Look through the data that follows and copy each line with the string "realizou".

Data provided:
····················
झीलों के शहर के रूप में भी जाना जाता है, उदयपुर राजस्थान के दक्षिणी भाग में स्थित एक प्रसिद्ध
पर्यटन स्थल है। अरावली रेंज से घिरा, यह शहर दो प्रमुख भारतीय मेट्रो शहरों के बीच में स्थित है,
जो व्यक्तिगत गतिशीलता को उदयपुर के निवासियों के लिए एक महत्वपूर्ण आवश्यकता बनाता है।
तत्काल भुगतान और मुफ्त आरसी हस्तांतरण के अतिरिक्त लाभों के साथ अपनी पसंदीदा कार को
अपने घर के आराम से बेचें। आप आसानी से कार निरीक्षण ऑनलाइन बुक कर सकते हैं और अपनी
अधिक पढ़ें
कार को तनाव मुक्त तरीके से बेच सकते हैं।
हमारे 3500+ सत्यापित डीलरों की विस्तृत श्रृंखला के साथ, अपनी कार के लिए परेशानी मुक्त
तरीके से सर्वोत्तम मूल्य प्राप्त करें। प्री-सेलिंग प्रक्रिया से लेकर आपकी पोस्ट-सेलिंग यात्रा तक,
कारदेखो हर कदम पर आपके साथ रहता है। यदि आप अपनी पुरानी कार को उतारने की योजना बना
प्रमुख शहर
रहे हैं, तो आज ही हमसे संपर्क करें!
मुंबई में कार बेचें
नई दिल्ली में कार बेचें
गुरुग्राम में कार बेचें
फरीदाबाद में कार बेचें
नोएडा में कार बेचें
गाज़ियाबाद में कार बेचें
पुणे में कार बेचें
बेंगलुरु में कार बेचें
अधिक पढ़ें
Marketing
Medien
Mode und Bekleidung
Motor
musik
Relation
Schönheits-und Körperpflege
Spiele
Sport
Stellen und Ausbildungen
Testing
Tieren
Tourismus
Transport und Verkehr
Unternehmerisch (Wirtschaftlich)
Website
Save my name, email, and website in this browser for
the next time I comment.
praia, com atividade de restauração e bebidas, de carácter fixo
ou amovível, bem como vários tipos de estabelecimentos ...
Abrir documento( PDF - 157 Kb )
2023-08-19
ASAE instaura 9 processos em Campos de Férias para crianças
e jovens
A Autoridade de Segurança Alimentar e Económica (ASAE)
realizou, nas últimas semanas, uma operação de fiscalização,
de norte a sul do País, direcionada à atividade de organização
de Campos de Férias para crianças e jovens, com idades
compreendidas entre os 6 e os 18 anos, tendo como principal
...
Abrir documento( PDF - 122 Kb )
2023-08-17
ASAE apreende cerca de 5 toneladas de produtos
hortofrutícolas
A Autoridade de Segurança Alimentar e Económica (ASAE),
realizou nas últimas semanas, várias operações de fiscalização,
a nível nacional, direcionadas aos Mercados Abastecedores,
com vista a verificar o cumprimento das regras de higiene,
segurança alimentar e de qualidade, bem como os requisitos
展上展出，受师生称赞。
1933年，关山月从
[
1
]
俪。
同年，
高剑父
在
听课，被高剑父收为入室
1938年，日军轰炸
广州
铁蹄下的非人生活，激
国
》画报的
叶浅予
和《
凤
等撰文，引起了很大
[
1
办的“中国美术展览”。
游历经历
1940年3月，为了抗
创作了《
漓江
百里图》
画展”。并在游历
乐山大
····················
Answer below:
realizou, nas últimas semanas, uma operação de fiscalização,
realizou nas últimas semanas, várias operações de fiscalização,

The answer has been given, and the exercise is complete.